Re: Why hash OIDs?

From: Tom Lane <tgl(at)sss(dot)pgh(dot)pa(dot)us>
To: Andres Freund <andres(at)anarazel(dot)de>
Cc: Thomas Munro <thomas(dot)munro(at)enterprisedb(dot)com>, Pg Hackers <pgsql-hackers(at)postgresql(dot)org>
Subject: Re: Why hash OIDs?
Date: 2018-08-28 13:37:08
Message-ID: 18991.1535463428@sss.pgh.pa.us
Views: Raw Message | Whole Thread | Download mbox | Resend email
Thread:
Lists: pgsql-hackers

Andres Freund <andres(at)anarazel(dot)de> writes:
> On 2018-08-28 14:45:49 +1200, Thomas Munro wrote:
>> Yeah, it would be a terrible idea as a general hash function for use
>> in contexts where the "avalanche effect" assumption is made about
>> information being spread out over the bits (the HJ batching code
>> wouldn't work for example). I was wondering specifically about the
>> limited case of hash tables that are used to look things up in caches.

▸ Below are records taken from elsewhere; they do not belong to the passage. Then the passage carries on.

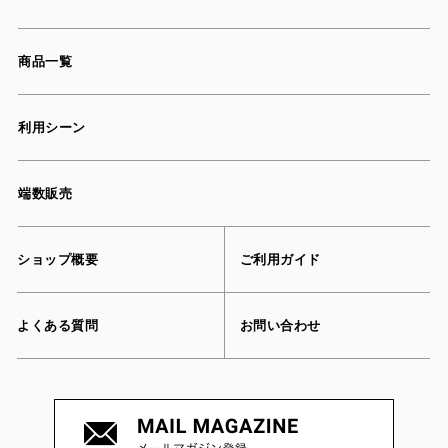
商品一覧
利用シーン
端数販売
ショップ概要
ご利用ガイド
よくある質問
お問い合わせ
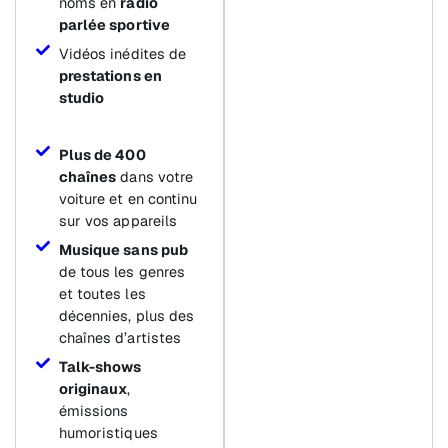
noms en
radio
parlée sportive
Vidéos inédites de
prestations en
studio
Plus de 400
chaînes
dans votre
voiture et en continu
sur vos appareils
Musique sans pub
de tous les genres
et toutes les
décennies, plus des
chaînes d’artistes
Talk-shows
originaux
,
émissions
humoristiques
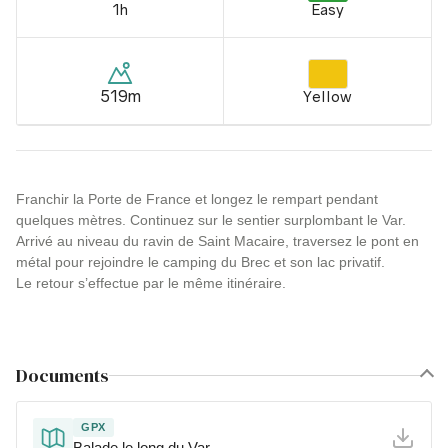
1h
Easy
519m
Yellow
Franchir la Porte de France et longez le rempart pendant
quelques mètres. Continuez sur le sentier surplombant le Var.
Arrivé au niveau du ravin de Saint Macaire, traversez le pont en
métal pour rejoindre le camping du Brec et son lac privatif.
Le retour s’effectue par le même itinéraire.
Documents
GPX
Balade le long du Var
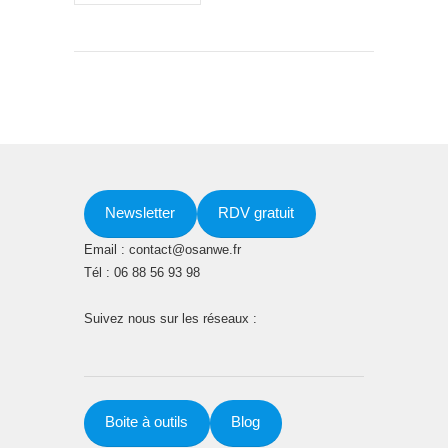
Newsletter
RDV gratuit
Email : contact@osanwe.fr
Tél : 06 88 56 93 98
Suivez nous sur les réseaux :
Boite à outils
Blog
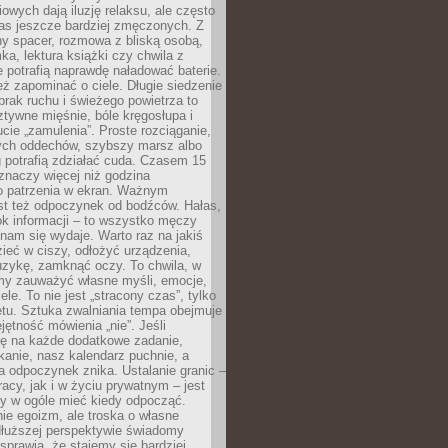
owych dają iluzję relaksu, ale często
nas jeszcze bardziej zmęczonych. Z
ny spacer, rozmowa z bliską osobą,
ka, lektura książki czy chwila z
 potrafią naprawdę naładować baterie.
ż zapominać o ciele. Długie siedzenie
 brak ruchu i świeżego powietrza to
ztywne mięśnie, bóle kręgosłupa i
cie „zamulenia”. Proste rozciąganie,
zych oddechów, szybszy marsz albo
ng potrafią zdziałać cuda. Czasem 15
znaczy więcej niż godzina
 patrzenia w ekran. Ważnym
st też odpoczynek od bodźców. Hałas,
łok informacji – to wszystko męczy
ż nam się wydaje. Warto raz na jakiś
ieć w ciszy, odłożyć urządzenia,
zykę, zamknąć oczy. To chwila, w
my zauważyć własne myśli, emocje,
ele. To nie jest „stracony czas”, tylko
tu. Sztuka zwalniania tempa obejmuje
jętność mówienia „nie”. Jeśli
ę na każde dodatkowe zadanie,
tkanie, nasz kalendarz puchnie, a
a odpoczynek znika. Ustalanie granic –
acy, jak i w życiu prywatnym – jest
by w ogóle mieć kiedy odpocząć.
ie egoizm, ale troska o własne
dłuższej perspektywie świadomy
prawia, że stajemy się bardziej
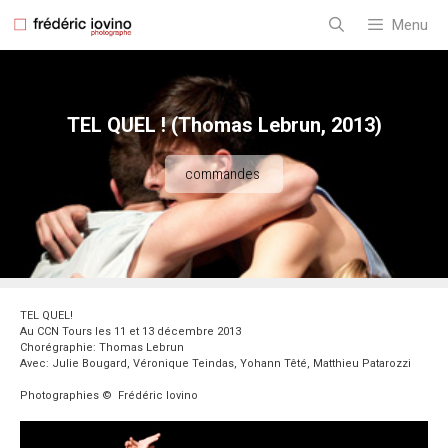
Aller
au
Menu
contenu
TEL QUEL ! (Thomas Lebrun, 2013)
commandes
TEL QUEL!
Au CCN Tours les 11 et 13 décembre 2013
Chorégraphie: Thomas Lebrun
Avec: Julie Bougard, Véronique Teindas, Yohann Têté, Matthieu Patarozzi
Photographies © Frédéric Iovino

> I don't understand why that'd be ok there? With a simple 1:1 hash
> function, which you seem to advocate, many hash-tables would be much
> fuller in the 1000-3000 (where pg_class, etc all reside) than in any
> other range. A lot of our tables are populated on-demand, so you'd
> often end up with most of the data in one or two buckets, and a larger
> number largely empty.

Hmm ... but what we actually care about, for dynahash tables, is just
the low order bits of the hash; the original range of the values
isn't interesting. Some desultory experimentation with queries like

select oid::int % 1024, count(*) from pg_proc
group by 1 order by 2 desc;

select (hashoid(oid)+2^32)::int8 % 1024, count(*) from pg_proc
group by 1 order by 2 desc;

offers some support for Thomas' idea: the hashoid results are
certainly not better distributed than the raw OIDs, and in some
cases noticeably worse.

I'd supposed that we needed to get the OIDs' high-order bits to
participate in the hash in order to get decent results, but
looking at these numbers makes me wonder.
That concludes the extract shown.